L’histoire décolle avec Achille, dont le look un peu 70’s est étrange, comme d’autres  personnages aux allures d’amérindiens ou le fait de présenter les personnages nus sur la quasi totalité de l’album. On comprend le concept d’une époque pré-historique où les dieux et les héros sont encore parmi nous, proche des mœurs grecques sans pudeur et d’un aspect tribal que les auteurs ont voulu donner à cette peuplade. Mais très basiquement, comme pour un album de SF présentant des personnages en uniformes similaires, au fil des 150 pages on tombe dans une certaine banalité graphique, d’autant que le dessin de Rossi (volontairement ou non) n’apporte rien de sensuel aux formes nues. Son style de dessin donne également une certaine statique que je trouve dommage, surtout que sa maîtrise anatomique du mouvement est sans aucun accroc. Question de goûts. Le sépia en lavis est évidemment très esthétique mais le fait que seuls les premiers plans soient ainsi texturés (parfois toute la case, sans que l’on sache pourquoi là et pas ici), laisse un certain nombre de cases étonnamment épurées voir non finies.

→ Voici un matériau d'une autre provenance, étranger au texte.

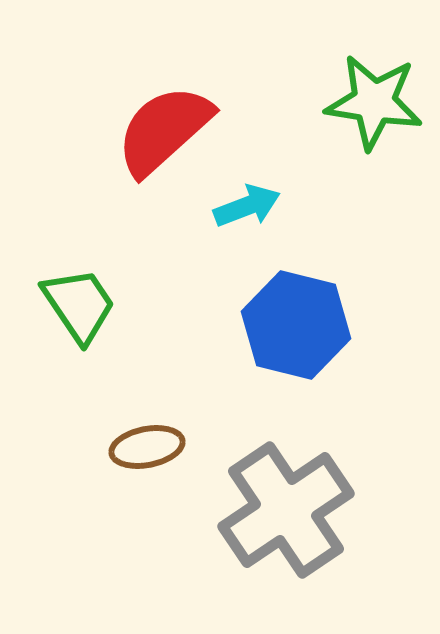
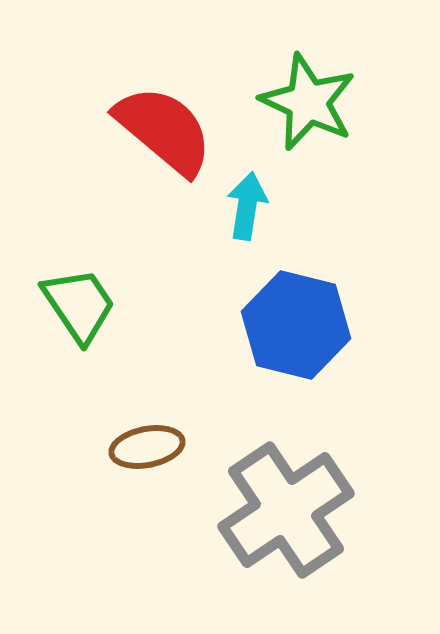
green star: moved 66 px left; rotated 16 degrees clockwise
red semicircle: rotated 82 degrees clockwise
cyan arrow: rotated 60 degrees counterclockwise
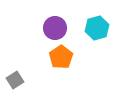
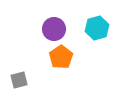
purple circle: moved 1 px left, 1 px down
gray square: moved 4 px right; rotated 18 degrees clockwise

La meilleurs partie  de cet album – qui confirme pour moi que les auteurs auraient dû assumer une histoire mythologique symbolique – est à compter de l’irruption du fantôme Chiron (je vois renvoie à l’excellente série d’Edouard Cour Heraklès qui explique très bien qui est qui). Les dialogues deviennent drôles par moment, relâchant une ambiance lourds et faisant respirer le scénario. La multiplicité des protagonistes se retrouve simplifiée à des éléments archétypaux qui aident à raccrocher le lecteur: la reine révolutionnaire, l’ancienne conservatrice, la shaman en lien avec les esprits… Cela permet de faire enfin évoluer un débat sans fin sur la place des hommes et d’évacuer le contexte troyen qui ne justifie pas de revenir souvent dans l’histoire.

Vous aurez compris que j’ai été déçu par cet album qui avait été présenté comme très réussi. Je n’ai pas pris beaucoup de plaisir ni graphique ni textuel, tout en reconnaissant le très gros boulot qu’il a représenté. Le projet me semble bancal et finalement n’arrive pas à toucher son but. Le message politique est caché, le féminisme est relatif (j’ai trouvé l’album de Bertail beaucoup plus percutant et profond sur ce plan). Je m’attendais à une analyse ethnographique de cette société comme peuvent le faire Bourgier et David sur l’exceptionnelle série Servitude… Il est possible qu’il s’adresse à une sensibilité féminine (je l’ai déjà constaté sur certains albums), mais personnellement le temps passé dans cet univers d’amazones pourtant attirant m’a laissé stoïque. Dommage.